Composite action + SARIF upload to the Security tab + sticky PR comment.

GitLab CI

SARIF security report + inline Code Quality widget + sticky MR note.

Bitbucket

Code Insights report + per-finding annotations + sticky PR comment.

The pieces

PageWhat it covers
GitHub ActionsThe pull_request workflow, the composite action, the permissions block.
Composite actionThe reusable agentguardian-scan action and its inputs.
GitLab CIThe .gitlab-ci.yml job, SAST + Code Quality artifacts.
Bitbucket Pipelinesbitbucket-pipelines.yml, Code Insights, annotations.
Security gates--fail-under plus the --max-critical / --max-high / --max-medium / --max-low ceilings, and the authoritativeness rules.
Upload SARIFgithub/codeql-action/upload-sarif@v3 and the permissions it needs.
PR / MR commentsThe single sticky comment, its hidden-marker contract, and a rendered sample.

The gate, in one line

agent-guardian scan \
  --framework langgraph --framework-ref my_app.graph:graph \
  --model gemini:gemini-2.5-flash --mode full --budget-usd 0.10 \
  --output sarif --output-path scan.sarif \
  --fail-under 70 --max-critical 0 --max-high 0
--fail-under is the AIVSS floor; the --max-* flags are per-severity finding ceilings. They are AND-combined — the gate fails if the score drops below the floor or any severity count exceeds its ceiling. Full matrix on the security gates page.
AgentGuardian’s open-source gate is stateless — there is no baseline.Every scan is judged on its own. The gate has no memory of the previous scan, so it cannot tell a newly introduced finding from one that was already there. Consequences:
  • Every finding counts. A --max-critical 0 gate fails the moment a single CRITICAL finding exists, even if that finding predates the PR under review.
  • A pre-existing finding can fail the gate. Turning the gate on against an agent that already has open findings will go red on the first run. That is by design — the gate reports the agent’s current posture, not the delta.
  • Tune the floor to where you are, then tighten. Start permissive (--fail-under 60, no --max-*), land mitigations, and ratchet the thresholds down as the agent improves.
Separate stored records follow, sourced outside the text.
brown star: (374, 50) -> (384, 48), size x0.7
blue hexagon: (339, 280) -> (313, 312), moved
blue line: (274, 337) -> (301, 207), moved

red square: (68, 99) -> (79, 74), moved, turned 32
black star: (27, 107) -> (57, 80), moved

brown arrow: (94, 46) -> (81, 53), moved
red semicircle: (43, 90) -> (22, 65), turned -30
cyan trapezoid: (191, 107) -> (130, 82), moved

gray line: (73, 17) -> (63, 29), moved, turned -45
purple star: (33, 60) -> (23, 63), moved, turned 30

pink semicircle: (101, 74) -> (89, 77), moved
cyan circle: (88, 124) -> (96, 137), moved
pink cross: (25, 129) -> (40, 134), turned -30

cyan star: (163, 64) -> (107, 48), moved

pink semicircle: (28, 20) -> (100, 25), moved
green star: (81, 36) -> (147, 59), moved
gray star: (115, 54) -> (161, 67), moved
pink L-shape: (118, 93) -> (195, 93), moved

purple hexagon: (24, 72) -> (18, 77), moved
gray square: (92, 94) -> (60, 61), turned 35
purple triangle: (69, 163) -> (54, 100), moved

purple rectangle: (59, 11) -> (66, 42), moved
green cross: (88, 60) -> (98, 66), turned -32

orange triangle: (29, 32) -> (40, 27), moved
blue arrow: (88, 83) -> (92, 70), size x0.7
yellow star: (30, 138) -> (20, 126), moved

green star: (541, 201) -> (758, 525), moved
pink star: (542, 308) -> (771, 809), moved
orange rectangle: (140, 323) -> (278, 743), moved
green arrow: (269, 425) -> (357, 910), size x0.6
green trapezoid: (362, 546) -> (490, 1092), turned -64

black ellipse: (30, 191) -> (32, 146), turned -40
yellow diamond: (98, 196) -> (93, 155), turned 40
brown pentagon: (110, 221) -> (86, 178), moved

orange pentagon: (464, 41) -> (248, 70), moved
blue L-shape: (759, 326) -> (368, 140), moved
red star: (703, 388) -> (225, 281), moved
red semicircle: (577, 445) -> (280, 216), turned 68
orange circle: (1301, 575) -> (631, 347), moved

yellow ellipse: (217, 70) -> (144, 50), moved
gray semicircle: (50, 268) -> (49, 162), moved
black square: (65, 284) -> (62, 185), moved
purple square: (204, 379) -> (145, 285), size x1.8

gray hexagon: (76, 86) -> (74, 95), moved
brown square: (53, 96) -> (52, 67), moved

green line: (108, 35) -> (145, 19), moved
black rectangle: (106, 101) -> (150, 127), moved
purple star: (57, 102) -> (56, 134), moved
See security gates → picking the floor.
Baseline-diff — failing only on findings a PR introduces relative to a recorded baseline — is a hosted (SaaS) feature, not part of the OSS CLI. If you need delta-only gating, that lives in AgentGuardian Cloud.

Surfacing the result

Each platform exposes the same scan three ways:
  • A machine-readable report — SARIF (GitHub Code Scanning / GitLab SAST), GitLab Code Quality JSON, or a Bitbucket Code Insights report.
  • Inline annotations — per-finding, severity-mapped, shown on the diff.
  • A sticky PR/MR comment — one comment upserted in place on every push, keyed by a hidden marker so it never spams. Identical body across all three hosts; see PR / MR comments.

Cost control

Cap the spend with --budget-usd so a runaway provider can never cost more than budgeted per PR. The swarm soft-stops new attack turns at 80% of the cap and reserves the remainder for the report-emission step. A full-mode scan against the bundled vulnerable demo costs roughly $0.06 on gemini:gemini-2.5-flash.